==== Material for this task

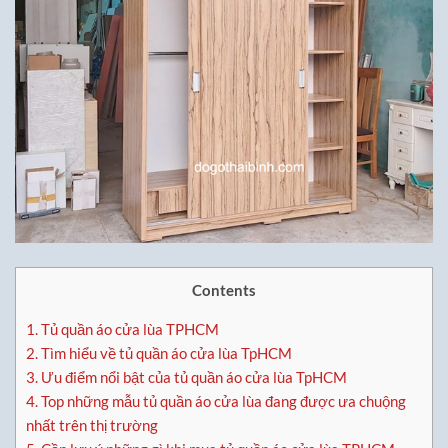
Contents
1.
Tủ quần áo cửa lùa TPHCM
2.
Tìm hiểu về tủ quần áo cửa lùa TpHCM
3.
Ưu điểm nổi bật của tủ quần áo cửa lùa TpHCM
4.
Top những mẫu tủ quần áo cửa lùa đang được ưa chuộng
nhất trên thị trường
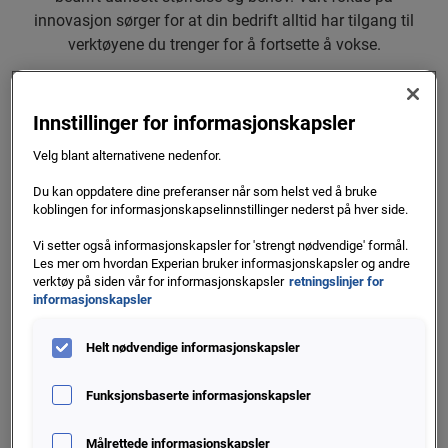
innovasjon sørger for at din bedrift alltid har tilgang til
verktøyene du trenger for å fortsette å vokse.
Tre grunner til å samarbeide med
Innstillinger for informasjonskapsler
Experian:
Velg blant alternativene nedenfor.
Du kan oppdatere dine preferanser når som helst ved å bruke
koblingen for informasjonskapselinnstillinger nederst på hver side.
Vi setter også informasjonskapsler for 'strengt nødvendige' formål.
Les mer om hvordan Experian bruker informasjonskapsler og andre
verktøy på siden vår for informasjonskapsler
retningslinjer for
informasjonskapsler
Innovasjon
Helt nødvendige informasjonskapsler
Når du velger Experian som partner får du ikke bare
Funksjonsbaserte informasjonskapsler
fordelen av vår lokale kompetanser i Norden, men av
hele vårt globale nettverk. I mer enn 125 år har vi
Målrettede informasjonskapsler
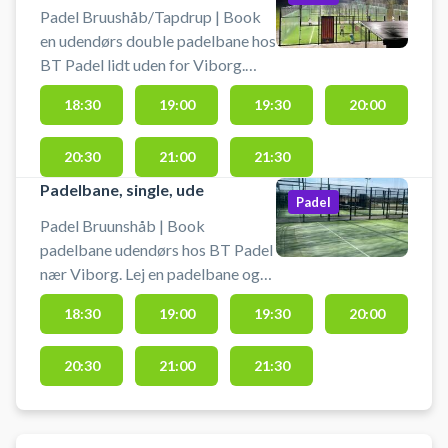
Padel Bruushåb/Tapdrup | Book
en udendørs double padelbane hos
BT Padel lidt uden for Viborg.
Bruunshåb/Tapdrup Padel har 4
18:30
19:00
19:30
20:00
udendørs padeltennis baner, 3
doublebaner og 1 single
20:30
21:00
21:30
padelbane.
Padelbane, single, ude
Padel
Padel Bruunshåb | Book
padelbane udendørs hos BT Padel
nær Viborg. Lej en padelbane og
spil padel i Bruunshåb på en
18:30
19:00
19:30
20:00
singlebane udendørs ved BT
Padel. Bruunshåb/Tapdrup Padel
20:30
21:00
21:30
har 4 udendørs padelbaner, 3
doublebaner og 1 single
padelbane. Efter booking af din
padelbane modtager du billet og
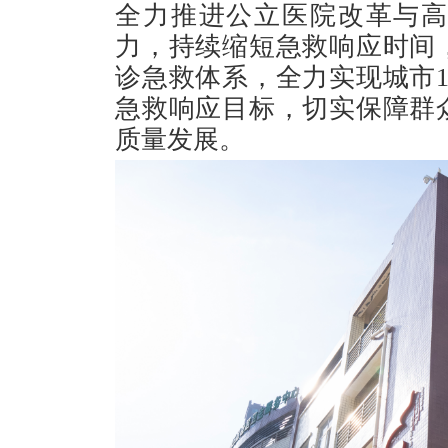
全力推进公立医院改革与
力，持续缩短急救响应时间
诊急救体系，全力实现城市1
急救响应目标，切实保障群
质量发展。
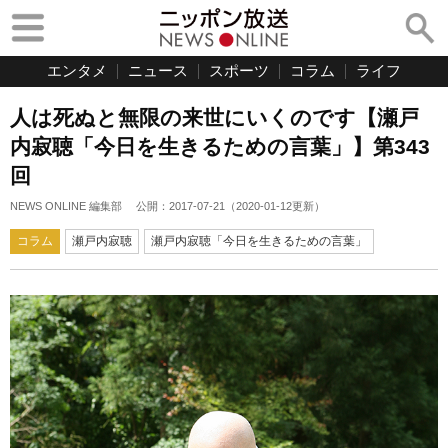
エンタメ
ニュース
スポーツ
コラム
ライフ
人は死ぬと無限の来世にいくのです【瀬戸
内寂聴「今日を生きるための言葉」】第343
回
NEWS ONLINE 編集部
公開：
2017-07-21
（
2020-01-12
更新）
コラム
瀬戸内寂聴
瀬戸内寂聴「今日を生きるための言葉」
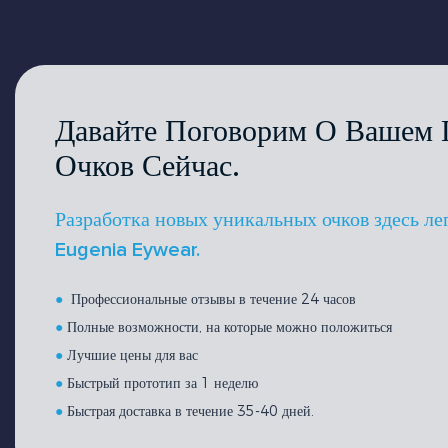
Давайте Поговорим О Вашем 
Очков Сейчас.
Разработка новых уникальных очков здесь ле
Eugenia Eywear.
●
Профессиональные отзывы в течение 24 часов
●
Полные возможности, на которые можно положиться
●
Лучшие цены для вас
●
Быстрый прототип за 1 неделю
●
Быстрая доставка в течение 35-40 дней.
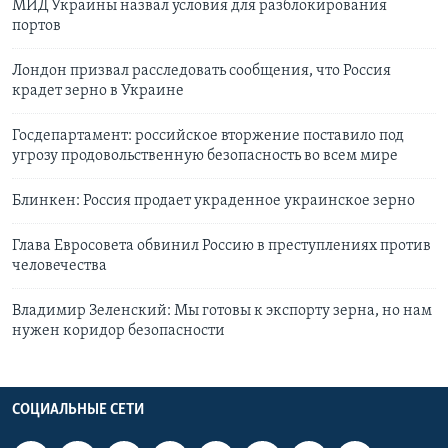
МИД Украины назвал условия для разблокирования
портов
Лондон призвал расследовать сообщения, что Россия
крадет зерно в Украине
Госдепартамент: российское вторжение поставило под
угрозу продовольственную безопасность во всем мире
Блинкен: Россия продает украденное украинское зерно
Глава Евросовета обвинил Россию в преступлениях против
человечества
Владимир Зеленский: Мы готовы к экспорту зерна, но нам
нужен коридор безопасности
СОЦИАЛЬНЫЕ СЕТИ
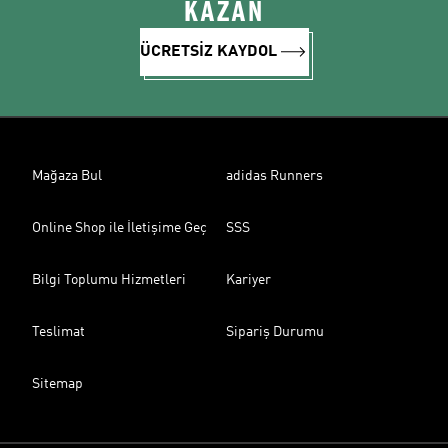
KAZAN
ÜCRETSİZ KAYDOL
Mağaza Bul
adidas Runners
Online Shop ile İletişime Geç
SSS
Bilgi Toplumu Hizmetleri
Kariyer
Teslimat
Sipariş Durumu
Sitemap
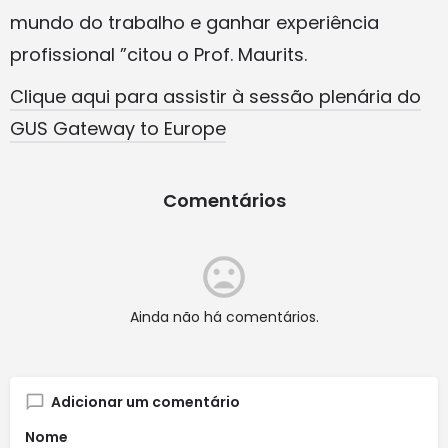
mundo do trabalho e ganhar experiência
profissional ”citou o Prof. Maurits.
Clique aqui para assistir à sessão plenária do
GUS Gateway to Europe
Comentários
Ainda não há comentários.
Adicionar um comentário
Nome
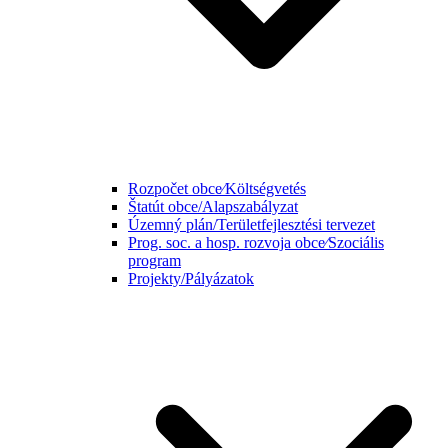
Rozpočet obce⁄Költségvetés
Štatút obce/Alapszabályzat
Územný plán/Területfejlesztési tervezet
Prog. soc. a hosp. rozvoja obce⁄Szociális
program
Projekty/Pályázatok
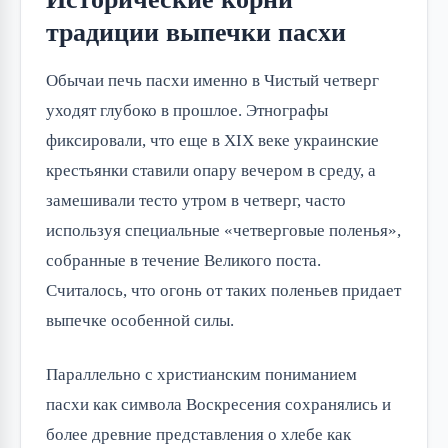
традиции выпечки пасхи
Обычаи печь пасхи именно в Чистый четверг
уходят глубоко в прошлое. Этнографы
фиксировали, что еще в XIX веке украинские
крестьянки ставили опару вечером в среду, а
замешивали тесто утром в четверг, часто
используя специальные «четверговые поленья»,
собранные в течение Великого поста.
Считалось, что огонь от таких поленьев придает
выпечке особенной силы.
Параллельно с христианским пониманием
пасхи как символа Воскресения сохранялись и
более древние представления о хлебе как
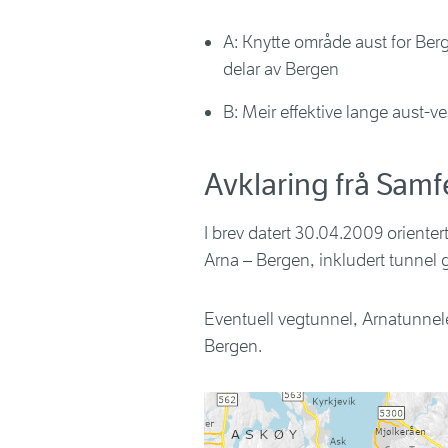
A:
Knytte område aust for Berge
delar av Bergen
B: Meir effektive lange aust-ve
Avklaring frå Sam
I brev datert 30.04.2009 oriente
Arna – Bergen, inkludert tunnel g
Eventuell vegtunnel, Arnatunnele
Bergen.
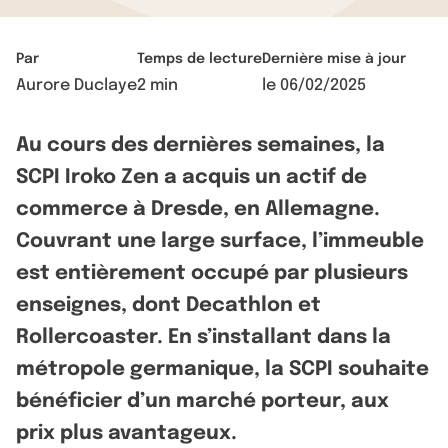
Par
Temps de lecture
Dernière mise à jour
Aurore Duclaye
2 min
le
06/02/2025
Au cours des dernières semaines, la
SCPI Iroko Zen a acquis un actif de
commerce à Dresde, en Allemagne.
Couvrant une large surface, l’immeuble
est entièrement occupé par plusieurs
enseignes, dont Decathlon et
Rollercoaster. En s’installant dans la
métropole germanique, la SCPI souhaite
bénéficier d’un marché porteur, aux
prix plus avantageux.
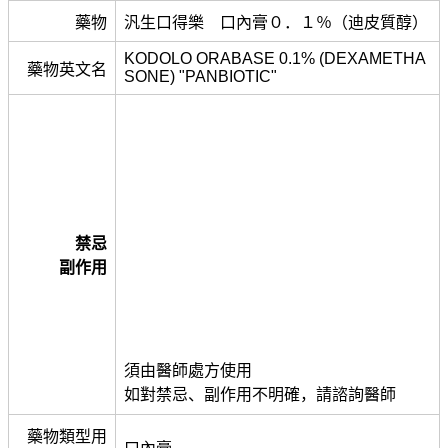
藥物
汎生口得樂 口內膏０．１％（迪皮質醇）
KODOLO ORABASE 0.1% (DEXAMETHA
藥物英文名
SONE) "PANBIOTIC"
禁忌
副作用
須由醫師處方使用
如對禁忌、副作用不明確，請諮詢醫師
藥物類型用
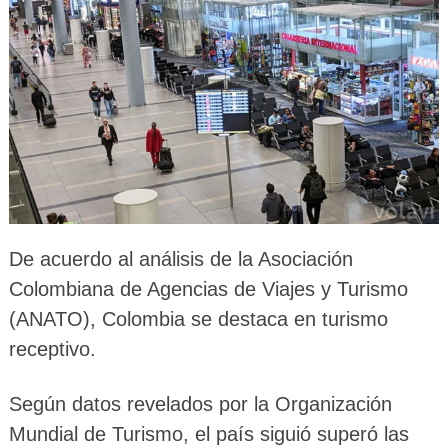
De acuerdo al análisis de la Asociación
Colombiana de Agencias de Viajes y Turismo
(ANATO), Colombia se destaca en turismo
receptivo.
Según datos revelados por la Organización
Mundial de Turismo, el país siguió superó las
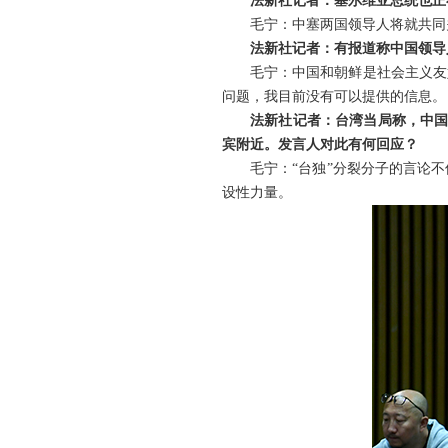
法新社记者：塞尔维亚总统也正
毛宁：中塞两国领导人将就共同
法新社记者：有报道称中国领导
毛宁：中国和朝鲜是社会主义友
问题，我目前没有可以提供的信息。
法新社记者：台湾当局称，中国
宾附近。发言人对此有何回应？
毛宁：“台独”分裂分子的言论
设性力量。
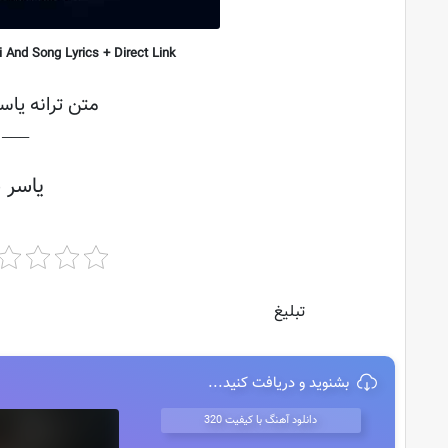
 And Song Lyrics + Direct Link
متن ترانه یاس
├───
یاسر 
تبلیغ
بشنوید و دریافت کنید...
دانلود آهنگ با کیفیت 320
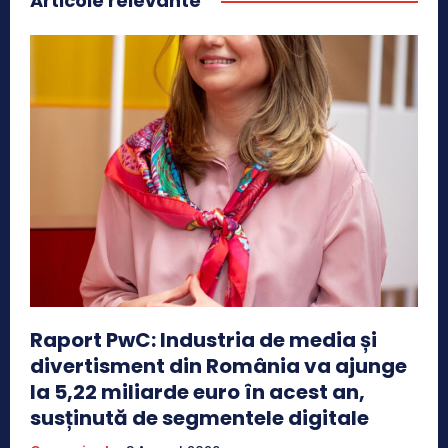
Articole relevante
Raport PwC: Industria de media și
divertisment din România va ajunge
la 5,22 miliarde euro în acest an,
susținută de segmentele digitale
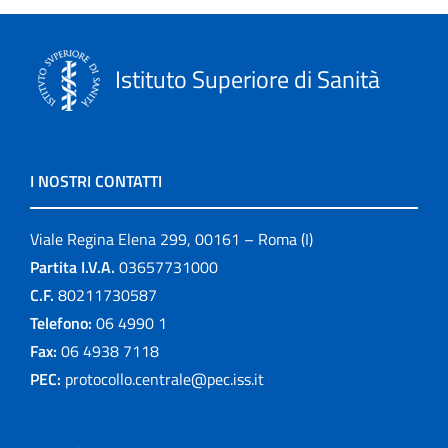
Istituto Superiore di Sanità
I NOSTRI CONTATTI
Viale Regina Elena 299, 00161 – Roma (I)
Partita I.V.A.
03657731000
C.F.
80211730587
Telefono:
06 4990 1
Fax:
06 4938 7118
PEC:
protocollo.centrale@pec.iss.it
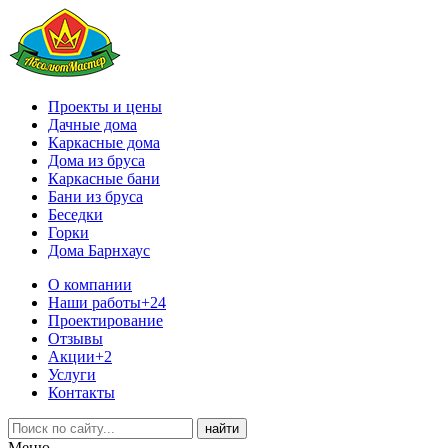
Проекты и цены
Дачные дома
Каркасные дома
Дома из бруса
Каркасные бани
Бани из бруса
Беседки
Горки
Дома Барнхаус
О компании
Наши работы
+24
Проектирование
Отзывы
Акции
+2
Услуги
Контакты
Меню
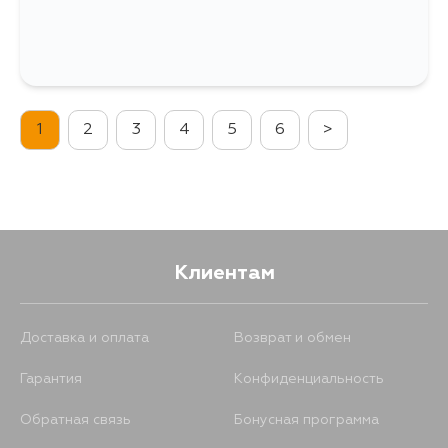
1
2
3
4
5
6
>
Клиентам
Доставка и оплата
Возврат и обмен
Гарантия
Конфиденциальность
Обратная связь
Бонусная программа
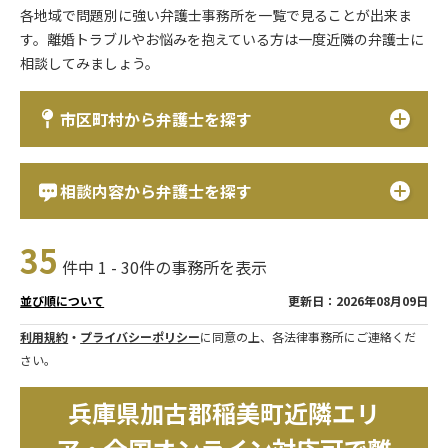
各地域で問題別に強い弁護士事務所を一覧で見ることが出来ま
す。離婚トラブルやお悩みを抱えている方は一度近隣の弁護士に
相談してみましょう。
市区町村から弁護士を探す
相談内容から弁護士を探す
35
件中 1 - 30件の事務所を表示
更新日：2026年08月09日
並び順について
利用規約
・
プライバシーポリシー
に同意の上、各法律事務所にご連絡くだ
さい。
兵庫県加古郡稲美町近隣エリ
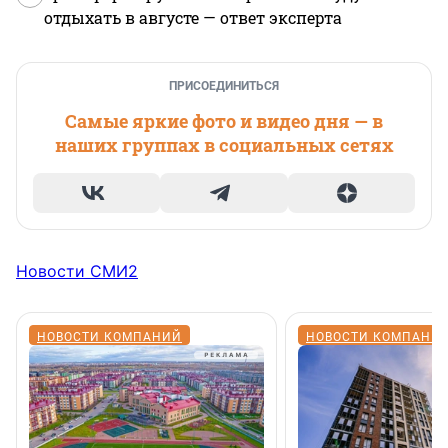
отдыхать в августе — ответ эксперта
ПРИСОЕДИНИТЬСЯ
Самые яркие фото и видео дня — в
наших группах в социальных сетях
Новости СМИ2
НОВОСТИ КОМПАНИЙ
НОВОСТИ КОМПАНИ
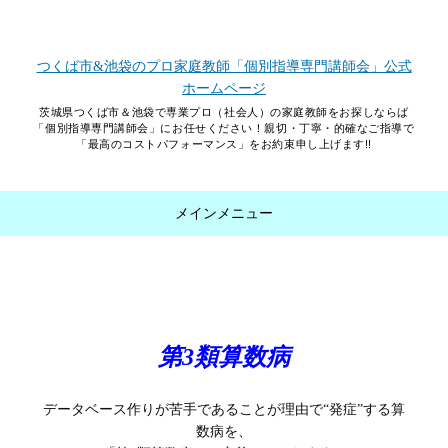
つくば市&池袋のプロ家庭教師「個別指導専門講師会」公式
ホームページ
茨城県つくば市＆池袋で専業プロ（社会人）の家庭教師をお探しならば
「個別指導専門講師会」にお任せください！親切・丁寧・的確なご指導で
「最高のコストパフォーマンス」をお約束申し上げます!!
メインメニュー
コンテンツへスキップ
第3類算数病
データベース作りが苦手であることが理由で“発症”する算
数病を、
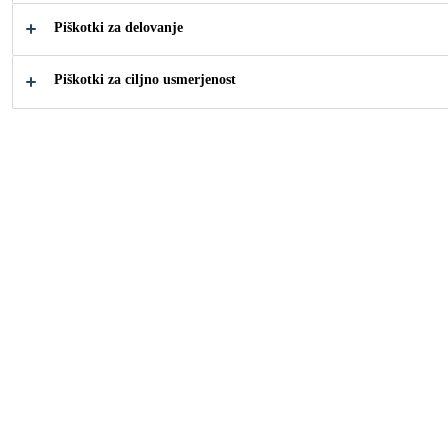
gradbeno lepilo z zelo visokim začetnim oprijemom,
Piškotki za delovanje
ki se lepi večino gradbenih materialov. Za notranjo
in zunanjo uporabo.
Piškotki za ciljno usmerjenost
Berite več +
Zelo visok začetni oprijem
Pritrditev težkih predmetov brez začasne opore
Dobra obdelavnost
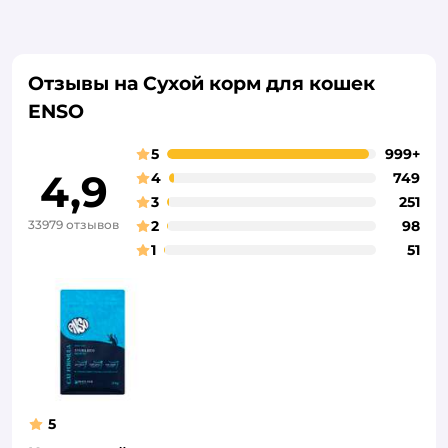
Отзывы на Сухой корм для кошек
ENSO
5
999+
4,9
4
749
3
251
33979 отзывов
2
98
1
51
5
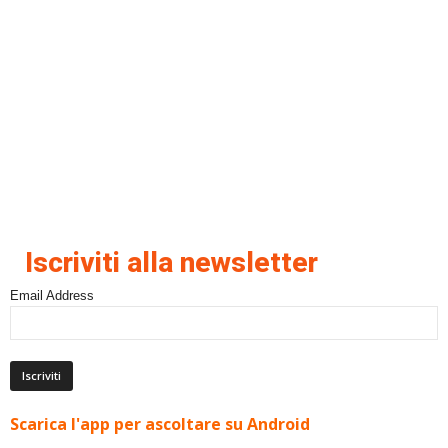
Iscriviti alla newsletter
Email Address
Scarica l'app per ascoltare su Android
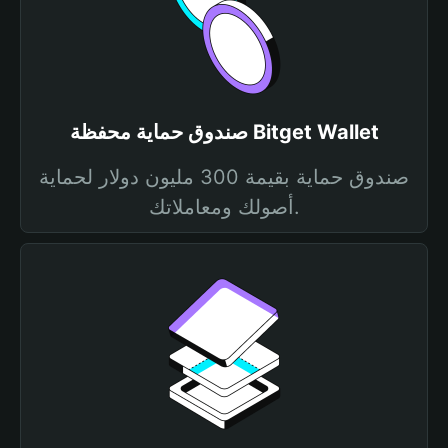
صندوق حماية محفظة Bitget Wallet
صندوق حماية بقيمة 300 مليون دولار لحماية
أصولك ومعاملاتك.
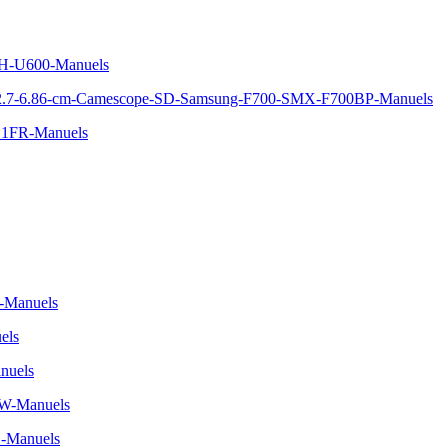
H-U600-Manuels
D-2.7-6.86-cm-Camescope-SD-Samsung-F700-SMX-F700BP-Manuels
S1FR-Manuels
-Manuels
els
nuels
W-Manuels
-Manuels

========

Which lines above contain the word "個別指導専門講師会"? Show each of them.

つくば市&池袋のプロ家庭教師「個別指導専門講師会」公式
「個別指導専門講師会」にお任せください！親切・丁寧・的確なご指導で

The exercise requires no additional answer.